Ficamos boiando em silêncio um bom tempo até o sol do meio dia começar a queimar meu couro cabeludo. Não me leve a mal, eu amo o sol e tudo mais, mas, pelo menos em pele humana, câncer de pele é uma realidade. Eu estava torrando enquanto Paulo parecia um gato, feliz debaixo do sol.

"Podemos voltar pra margem? Está quase na hora do almoço." Perguntei, pegando um remo, não queria forçar os braços de novo, mas ia ter de fazê-lo se quisesse voltar. A probabilidade de Paulo remar sozinho até lá pra me poupar era mínima.

"E você está vermelho como um pimentão por causa do sol." Ele provoca. Fico tentado a acertá-lo com o remo.

"Engraçadinho." Retruco, alongando os braços na esperança de que eles doam um pouco menos.

"Um deus do sol com queimaduras de sol. Contraditório."

"Vamos remar? Acho mais interessante que provocar o Apolo."

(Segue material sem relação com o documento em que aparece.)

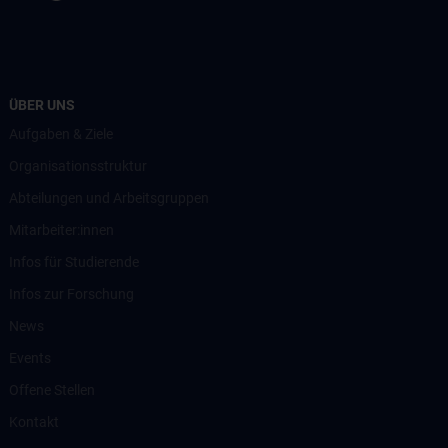
ÜBER UNS
Aufgaben & Ziele
Organisationsstruktur
Abteilungen und Arbeitsgruppen
Mitarbeiter:innen
Infos für Studierende
Infos zur Forschung
News
Events
Offene Stellen
Kontakt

Ele sorriu e se inclinou para frente. O barco chacoalhou um pouco com a mudança de equilíbrio. Eu senti minhas bochechas ficarem mais quentes e não era por causa do sol. Olhos escuros como grãos de café me encaravam de maneira quase tão intensa quanto o sabor de um legítimo expresso italiano. Respirei fundo, como se aquilo fosse fazer o coração de Lester parar de bater tão constrangedoramente alto e rápido.

"Você está interessado em mim Apolo?"

Só uma única palavra veio à minha cabeça naquele momento. Um xingamento em grego. GLOUTOS.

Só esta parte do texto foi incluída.